The power of exports

ALBERTA - Only recently, the Alberta Progressive Conservatives not only reviewed Premier Ed Stelmach’s leadership but also Bill 50, which would provide for the building of new transmission lines, including two north-south high-voltage direct current lines. Bill 50 is highly controversial — the party split over whether legislation should be adopted.

Alberta is a unique electricity market, being the only privatized one in Canada. Generators have access to the grid on a competitive basis and the location of transmission lines and generation plants is regulated by authorities.

Power is reliable and relatively cheap — my electricity charge in my last bill was about seven cents per kilowatt hour, not any different than Ontario charges except I would also have to pay stranded debt charges there for a mismanaged public-controlled system. Alberta has had no brownouts or power shortages and if need be electricity can be imported from British Columbia and Saskatchewan.

With power growing in Alberta from 5,700 MWH in 1989 to almost 9,800 MWH today, additional transmission lines are needed in some form, a point upon which almost everyone agrees.

Only one transmission upgrade has taken place since 1989. Alberta’s electric system operator recently released a $14.5-billion transmission plan to address the power system’s long-term needs.

The debate, however, is focused on whether one or two lines are needed between Edmonton and Calgary and whether they should be direct (DC) or alternating current (AC) lines (AC lines are cheaper but less efficient). Consumer groups and Calgary’s power company, Enmax, have opposed Bill 50 based on the argument that the two new DC lines are unnecessary and costly. Power producers and AltaLink (which would build the two lines) strongly support the bill.

The total cost of the new lines is $3.1-billion. Ratepayers would bear this cost and, of course, many will oppose lines being built close to their home.

The real question is what is good for Alberta, which is rightly the Stelmach government’s chief concern. This can be easily understood as a matter of cost-benefit analysis — take those actions that provide the highest returns to Albertans. A good policy process would have the data put out publicly for review by stakeholders to help reach the best decision. People might argue about the data but at least it helps forge a consensus.

The aim of regulations is to ensure that Albertans have cost-efficient power delivered reliably. These laudable objectives, however, are undermined by two important limitations in policy.

The first is that transmission costs are paid by the ratepayers only; generators themselves do not pay directly for the costs themselves. Although one would expect that any costs borne by electrical generators would be ultimately shifted forward to consumers, the generators have little incentive to cut back on generation since transmission looks like a free good to them. This can lead to oversupply of generation relative to transmission.

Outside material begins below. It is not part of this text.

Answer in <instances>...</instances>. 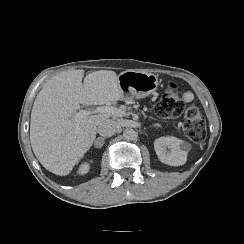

Policy is further distorted by the lack of location pricing in that the same transmission price is charged regardless of distance, unlike privatized markets elsewhere. This is similar to the Canada’s postage system in that we pay the same stamp duty for sending a letter whether it is local or national delivery. This encourages the construction of generation in far-flung parts of the province rather than encouraging generation closer to the market. In other words, the market becomes distorted by the lack of marginal cost pricing based on transmission distance.

Building the north-south transmission capacity is important since it integrates better electrical markets with competitive prices. If transmission lines are limited in scope, then local monopolies can develop since some parts of the market are only serviced by one or two generators. Further, new alternative energy supply such as wind and hydro require projects to be attached to the electrical grid. Again, locational pricing is critical to help choose between different generation projects as well as to ensure the full integration of markets.

Even if better transmission pricing policies were adopted, Alberta might find that at least one DC line between Calgary and Edmonton would be optimal with the rest of power provided by local generation. Whether a second line is needed is something that experts would need to debate with comparative analysis. One recent paper suggested that reliable power could be provided by more generation only, although the authors make clear that a more integrated solution for transmission and generation would be far better.

In fact, a second line might be critical if Alberta looks to export power similar to Quebec and some other Canadian provinces. Currently, less than 1% of Alberta electricity is exported. There is no reason not to be more aggressive in exporting this value-added commodity rather than just exporting fossil fuels for electricity generation elsewhere in North America. Electricity exports maximize the wealth of Alberta by adding jobs to the economy. The recent PC convention focused on upgrading bitumen to oil but failed to consider electricity exports, which is another form of upgrading resources.

One reason Albertans may oppose electricity exports is the fear that the costs would fall upon themselves as ratepayers. This problem is easily handled by appropriate cost allocations, whereby transmission costs to export markets would be included in export prices. Given that U.S. electricity prices tend to be higher than the domestic price, Alberta might fear that domestic prices would also have to rise. This in itself is not a bad outcome since it encourages better conservation practices while increases incomes earned by Albertans.

Even if Bill 50 moves ahead, Alberta needs to examine its current regulatory framework for electrical generation and transmission in the future. Far better policies are available to achieve cost-efficient and reliable power as well, letting value-adding electricity exports become a wealth generator for the province.